Una base d’asta per appalti di circa 20 miliardi di euro; 70% obbligatorio di materiali riciclati o recuperati per il risanamento delle strade; 80% di componenti delle nuove strade che deve poter essere disassemblato per il riuso. In questi tre dati si riassumono i cosiddetti “Cam”, i criteri ambientali minimi previsti dal “decreto lavori” che sarà emanato nei prossimi giorni dal ministero dell’Ambiente per la progettazione, la costruzione e la manutenzione delle strade. Quelle nuove, in linea con le norme dell’Unione europea, dovranno durare almeno 20 anni per diventare più green e più sicure.
Il fatto che queste regole siano state annunciate con un grande titolo in prima pagina da Il Messaggero, il quotidiano di Roma che appartiene al costruttore e immobiliarista Francesco Gaetano Caltagirone, nulla toglie all’interesse di questo provvedimento. All’articolo di Giacomo Andreoli, il giornale ne ha affiancato un altro in pagina interna a firma di Francesco Pacifico e Giampiero Valenza, intitolato a sua volta “L’Italia che viaggia su asfalto groviera: poche manutenzioni e alti risarcimenti” e focalizzato sulla questione delle “buche” stradali che riguarda l’intera Penisola e in modo particolare la Capitale: quella “Caput mundi” per cui gli antichi romani costruirono dovunque tutte le strade che – come dice il proverbio – “portano a Roma”.

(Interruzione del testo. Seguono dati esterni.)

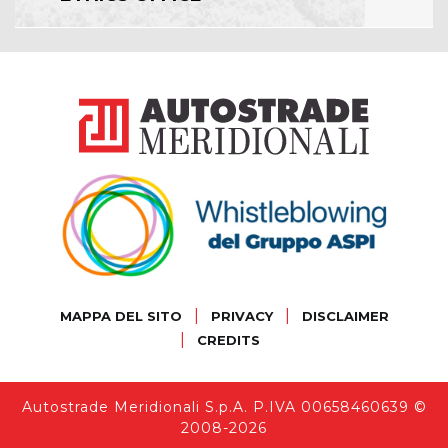
|
|
MAPPA DEL SITO
PRIVACY
DISCLAIMER
|
CREDITS
Autostrade Meridionali S.p.A. P.IVA 00658460639 ©
2008-2026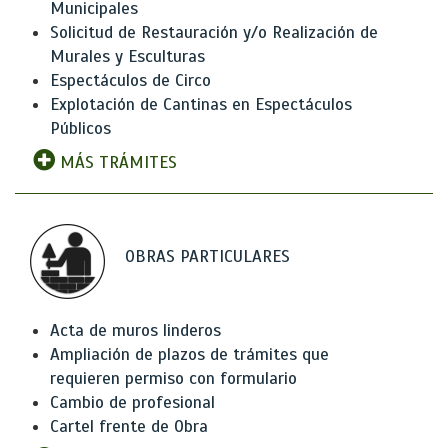
Municipales
Solicitud de Restauración y/o Realización de
Murales y Esculturas
Espectáculos de Circo
Explotación de Cantinas en Espectáculos
Públicos
MÁS TRÁMITES
OBRAS PARTICULARES
Acta de muros linderos
Ampliación de plazos de trámites que
requieren permiso con formulario
Cambio de profesional
Cartel frente de Obra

Nel primo articolo, si spiega che “avranno più possibilità di aggiudicarsi gli appalti le aziende che usano materiali riciclabili”, qualificati come sottoprodotti del calcestruzzo e come il bitume “verde”. E poco più avanti, si legge ancora: “Se manca la documentazione che certifica il rispetto dei criteri ambientali quando viene presentata l’offerta, l’azienda viene esclusa dalla gara”. Per i trasgressori, sono previste sanzioni progressive: “Si arriva a multe fino a centinaia di milioni di euro per le grandi opere, rispettando il principio di proporzionalità”, dichiara allo stesso giornale Giuseppe Franco Ferrari, giurista dell’Università Bocconi.
Per ripianare le buche stradali, come si legge nell’altro articolo del Messaggero, soltanto la Capitale spende un milione di euro all’anno. Il Comune di Napoli sfiora i due milioni, mentre Milano arriva a 400mila euro. A Palermo, quattro anni fa, l’amministrazione comunale dovette approvare d’urgenza un debito fuori bilancio da sette miliardi per risarcire gli automobilisti.
Secondo l’Istat, infatti, nel 2022 si sono registrati 920 incidenti stradali che hanno provocato decessi o feriti gravi causati “da buche o altri tipi di usura delle strade”. Qualche anno prima “il gigante della riassicurazione Marsh aveva stimato che sei italiani su dieci hanno rischiato di finire fuori strada o di scontrarsi con un altro automobilista proprio per le disconnessioni del manto stradale”. E l’associazione dei consumatori Codacons calcolò che l’82% delle strade di Roma erano “tarlate”, con una buca ogni 15 metri.
I progettisti, gli appaltatori e i produttori di asfalto – si legge ancora nell’articolo – spiegano che, se i materiali utilizzati sono buoni, il cosiddetto “tappetino” (vale a dire i cinque centimetri di conglomerato bituminoso) dovrebbero durare almeno cinque anni prima di deteriorarsi. “Ma molto spesso la strada si spacca o frana – racconta un imprenditore edile – perché si tappano soltanto le buche e non si interviene su tutta la sezione stradale”.